But the question implies that these people, having reached the giddy heights, are pretty much all the same in what they do and how they think and behave. In our experience, this members of this group are likely to be as different from each other – in motivation, outlook, experience and purchasing habits – as any other so-called homogenous group (like fans of Abba, circus performers or members of the British Cabinet). And you have to treat them differently.
I came across a useful example of the problems of treating C-level execs as a single homogenous blob in CIO Magazine’s recent State of the CIO 2009 report. They surveyed just over 500 heads of IT and characterised CIOs as one of three types:
1. A Function Head: These CIOs are focused principally on improving IT operations and systems performance, cost control, IT crisis management and security. They see their role as striving for IT operational excellence.
2. A Transformational Leader: Like the Function Heads above, these guys are internally focussed, but see their role as one of creating change for their company by working closely with business operations and cross-functional corporate departments. Their activities are centered more on process reengineering and automation, not just delivering the basic IT services. Business process re-engineering, implementing new systems and aligning IT with corporate business goals are their main drivers.
3. A Business Strategist: These CIOs focus most of their attention on driving business strategy for competitive advantage. They actively search for opportunities to differentiate their company using IT. They think about how to develop and implement new go-to-market strategies and they try to stay very close to customers.
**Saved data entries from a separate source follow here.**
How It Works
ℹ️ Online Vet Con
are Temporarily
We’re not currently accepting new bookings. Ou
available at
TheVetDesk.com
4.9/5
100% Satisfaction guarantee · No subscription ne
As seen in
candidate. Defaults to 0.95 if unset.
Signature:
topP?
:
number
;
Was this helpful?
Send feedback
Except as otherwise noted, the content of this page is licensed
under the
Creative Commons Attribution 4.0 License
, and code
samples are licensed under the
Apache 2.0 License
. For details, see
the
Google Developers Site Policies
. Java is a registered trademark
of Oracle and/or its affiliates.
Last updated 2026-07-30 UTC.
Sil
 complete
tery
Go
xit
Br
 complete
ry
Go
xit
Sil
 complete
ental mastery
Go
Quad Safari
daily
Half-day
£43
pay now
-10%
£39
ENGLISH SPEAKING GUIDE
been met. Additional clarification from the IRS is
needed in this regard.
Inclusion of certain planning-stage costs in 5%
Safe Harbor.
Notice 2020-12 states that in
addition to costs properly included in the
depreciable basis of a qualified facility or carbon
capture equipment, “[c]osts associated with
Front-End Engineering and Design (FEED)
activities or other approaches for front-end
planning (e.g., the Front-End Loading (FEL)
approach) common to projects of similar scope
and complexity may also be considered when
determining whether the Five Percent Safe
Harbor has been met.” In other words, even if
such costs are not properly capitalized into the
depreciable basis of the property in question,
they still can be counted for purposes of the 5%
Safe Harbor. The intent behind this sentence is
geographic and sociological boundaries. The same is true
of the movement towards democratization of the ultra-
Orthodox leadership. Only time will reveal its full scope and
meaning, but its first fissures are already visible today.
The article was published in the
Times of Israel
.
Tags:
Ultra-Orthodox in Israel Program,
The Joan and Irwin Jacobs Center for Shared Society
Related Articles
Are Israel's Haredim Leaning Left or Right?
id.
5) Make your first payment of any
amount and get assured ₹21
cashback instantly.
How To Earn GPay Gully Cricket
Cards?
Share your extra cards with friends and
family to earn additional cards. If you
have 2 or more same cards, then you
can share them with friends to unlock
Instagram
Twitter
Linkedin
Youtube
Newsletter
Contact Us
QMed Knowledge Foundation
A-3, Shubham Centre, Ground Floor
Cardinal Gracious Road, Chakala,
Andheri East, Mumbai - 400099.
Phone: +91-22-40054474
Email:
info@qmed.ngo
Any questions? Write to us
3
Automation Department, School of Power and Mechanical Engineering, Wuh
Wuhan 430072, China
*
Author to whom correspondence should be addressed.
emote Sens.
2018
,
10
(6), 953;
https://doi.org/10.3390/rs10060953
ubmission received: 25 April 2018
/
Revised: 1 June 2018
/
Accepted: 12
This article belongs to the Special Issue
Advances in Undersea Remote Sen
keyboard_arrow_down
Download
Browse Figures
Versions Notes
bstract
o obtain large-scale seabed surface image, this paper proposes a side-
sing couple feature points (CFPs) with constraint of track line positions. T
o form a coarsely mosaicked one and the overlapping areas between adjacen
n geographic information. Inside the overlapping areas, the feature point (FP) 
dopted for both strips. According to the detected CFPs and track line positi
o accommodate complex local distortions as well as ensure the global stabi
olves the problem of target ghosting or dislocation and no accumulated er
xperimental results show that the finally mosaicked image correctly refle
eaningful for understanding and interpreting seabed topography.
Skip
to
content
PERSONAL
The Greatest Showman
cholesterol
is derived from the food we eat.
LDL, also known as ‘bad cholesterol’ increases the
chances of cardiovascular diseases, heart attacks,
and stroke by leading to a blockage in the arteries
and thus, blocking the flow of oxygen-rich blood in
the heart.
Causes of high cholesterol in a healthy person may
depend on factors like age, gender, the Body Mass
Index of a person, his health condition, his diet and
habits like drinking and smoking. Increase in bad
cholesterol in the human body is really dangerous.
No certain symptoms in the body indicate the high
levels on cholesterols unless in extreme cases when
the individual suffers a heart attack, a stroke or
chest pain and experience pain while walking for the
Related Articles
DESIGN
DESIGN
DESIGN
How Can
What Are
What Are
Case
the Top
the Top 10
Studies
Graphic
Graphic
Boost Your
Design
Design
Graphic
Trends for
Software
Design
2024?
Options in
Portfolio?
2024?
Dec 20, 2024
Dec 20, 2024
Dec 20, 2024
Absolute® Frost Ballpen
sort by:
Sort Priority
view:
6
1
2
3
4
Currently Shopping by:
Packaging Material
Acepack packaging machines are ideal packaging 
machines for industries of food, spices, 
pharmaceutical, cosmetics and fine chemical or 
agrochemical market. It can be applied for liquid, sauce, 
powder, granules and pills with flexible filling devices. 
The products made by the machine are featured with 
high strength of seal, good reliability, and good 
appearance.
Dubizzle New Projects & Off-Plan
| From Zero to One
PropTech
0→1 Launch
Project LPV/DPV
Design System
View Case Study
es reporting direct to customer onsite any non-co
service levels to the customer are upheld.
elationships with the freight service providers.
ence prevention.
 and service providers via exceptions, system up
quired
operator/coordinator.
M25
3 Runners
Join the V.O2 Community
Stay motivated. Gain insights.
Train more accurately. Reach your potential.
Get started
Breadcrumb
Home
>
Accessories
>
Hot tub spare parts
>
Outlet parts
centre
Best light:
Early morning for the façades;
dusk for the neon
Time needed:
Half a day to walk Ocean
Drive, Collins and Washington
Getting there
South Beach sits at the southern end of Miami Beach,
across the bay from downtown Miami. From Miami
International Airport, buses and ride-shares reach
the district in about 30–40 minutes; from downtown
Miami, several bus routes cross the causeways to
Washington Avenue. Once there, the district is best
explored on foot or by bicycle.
Group 1 and 2 seem cut from the same cloth to me, but both are clearly very different for the business strategist group. The CIO analysis reminds me of Geoffrey Moore’s famous ‘Crossing the Chasm‘ hypothesis where he divided the world up along the technology innovation lifecycle saying that technology visionaries (or in CIO’s parlance ‘business strategists’) are technology enthusiasts looking to use technology to tilt the market in their favour and pragmatists are looking simply for productivity improvements.
Whether there are two groups or three is moot: the point is that marketing to these two groups is very different. (It’s likely that these types of CIOs are emblematic of the companies they’re working for – it’s unlikely a visionary CIO would work for a pragmatic company and vice versa, or at least not for very long – so the rest of the board and the line of business decision-makers are often visionaries or pragmatists too.) Even within each group there may be gradations: we’ve come across visionary CIOs who understand the nits and grits of just about every leading (and bleeding) edge technology at a deep technical level, as well as ones who last touched code in the COBOL era, but look and sound like Harvard Business School alumni.
So what about marketing to these different groups? Many of our early stage clients are looking for visionaries and keep tripping over pragmatists. The CIO survey said that fewer than one in five of those surveyed were business strategists. In our experience visionary leaders tend to be super-information hungry and look to rub shoulders with like minded professionals. Social media marketing should therefore be an excellent route to these people, providing you have something to say that grabs their attention. If you’re operating in an industry dominated by cost cutters and process improvers, it’s probably best not to push content offering strategic revolution. Slow and steady wins the race for these guys.